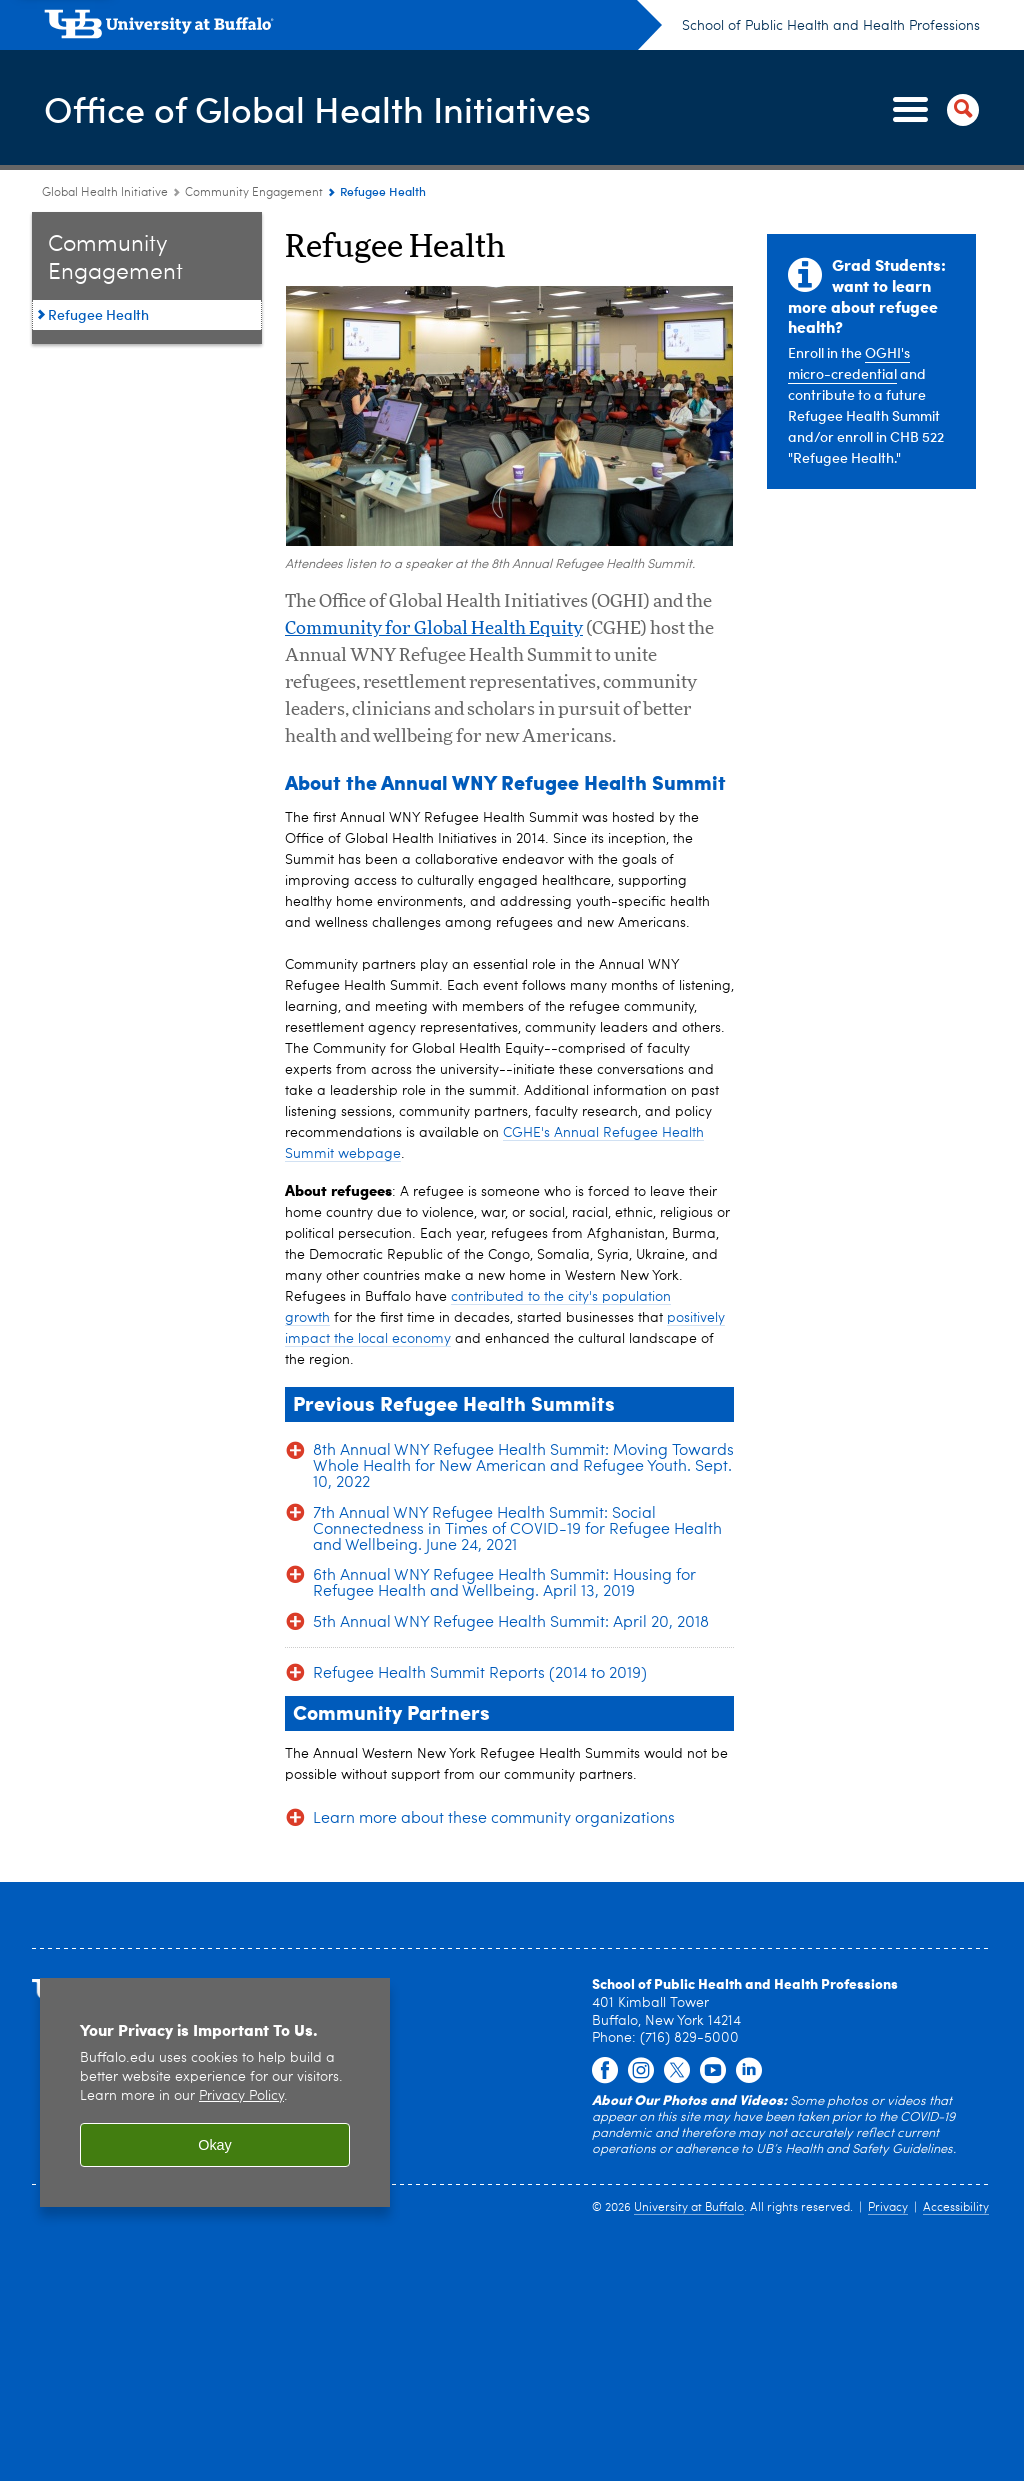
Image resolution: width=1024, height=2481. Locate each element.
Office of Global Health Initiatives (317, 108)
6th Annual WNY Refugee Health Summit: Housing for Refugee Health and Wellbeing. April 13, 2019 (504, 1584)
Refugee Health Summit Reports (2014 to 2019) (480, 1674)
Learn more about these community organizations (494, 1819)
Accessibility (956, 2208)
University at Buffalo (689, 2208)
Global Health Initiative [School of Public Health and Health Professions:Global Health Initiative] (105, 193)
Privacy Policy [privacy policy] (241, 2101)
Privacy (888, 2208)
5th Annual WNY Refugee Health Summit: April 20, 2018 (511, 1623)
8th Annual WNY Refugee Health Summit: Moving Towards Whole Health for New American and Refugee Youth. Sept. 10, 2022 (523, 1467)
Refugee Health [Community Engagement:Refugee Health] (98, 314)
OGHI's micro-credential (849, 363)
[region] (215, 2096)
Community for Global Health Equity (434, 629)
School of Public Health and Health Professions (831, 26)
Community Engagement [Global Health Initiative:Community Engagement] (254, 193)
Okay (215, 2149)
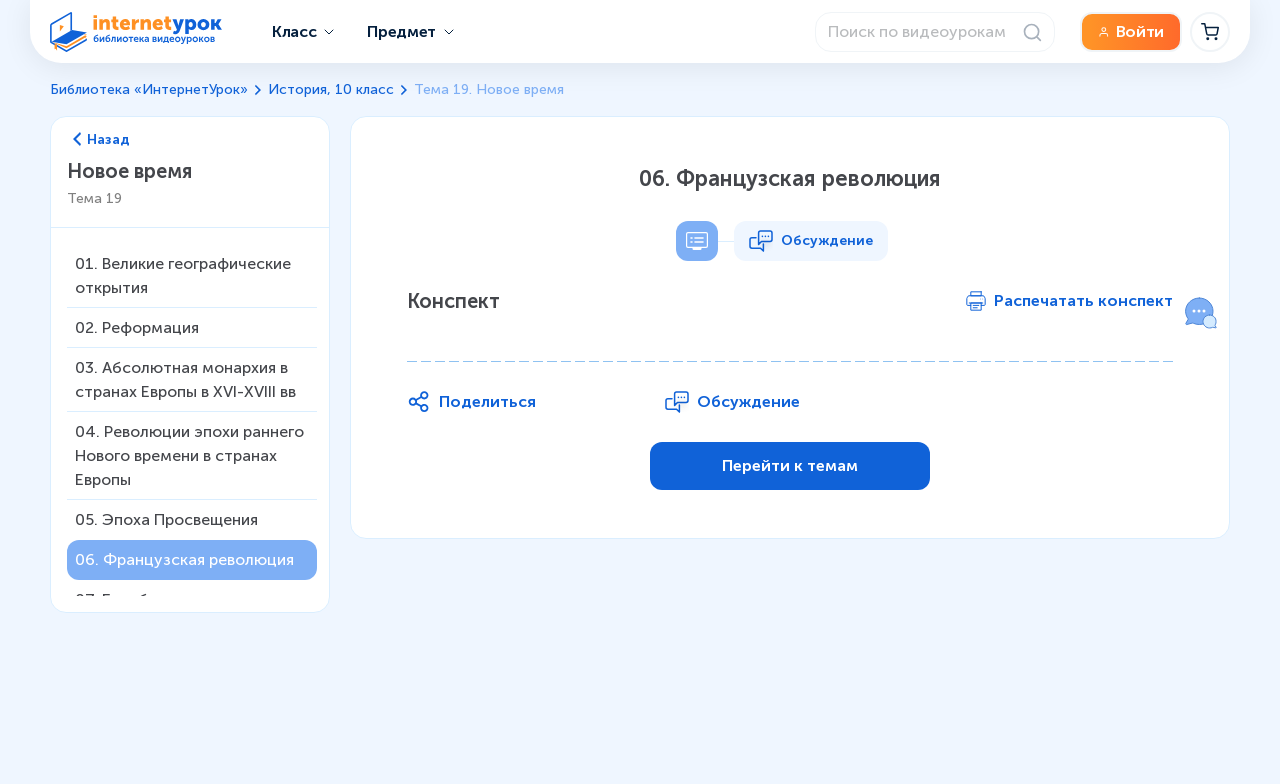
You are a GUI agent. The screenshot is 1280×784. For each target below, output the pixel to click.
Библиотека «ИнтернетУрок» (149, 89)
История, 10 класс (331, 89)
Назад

● ● ● ● ● ● ●

▶ [DIRECTIONS FOR THIS TASK]
Your copy should hold exactly and only the lines from the one containing "Privacy Policy [privacy policy] (241, 2101)" through the end of the material, inclusive, repeated word for word and without pictures.

▶ [COMPLETED TASK]
Privacy Policy [privacy policy] (241, 2101)
Privacy (888, 2208)
5th Annual WNY Refugee Health Summit: April 20, 2018 (511, 1623)
8th Annual WNY Refugee Health Summit: Moving Towards Whole Health for New American and Refugee Youth. Sept. 10, 2022 (523, 1467)
Refugee Health [Community Engagement:Refugee Health] (98, 314)
OGHI's micro-credential (849, 363)
[region] (215, 2096)
Community for Global Health Equity (434, 629)
School of Public Health and Health Professions (831, 26)
Community Engagement [Global Health Initiative:Community Engagement] (254, 193)
Okay (215, 2149)
You are a GUI agent. The screenshot is 1280×784. For each target below, output the pixel to click.
Библиотека «ИнтернетУрок» (149, 89)
История, 10 класс (331, 89)
Назад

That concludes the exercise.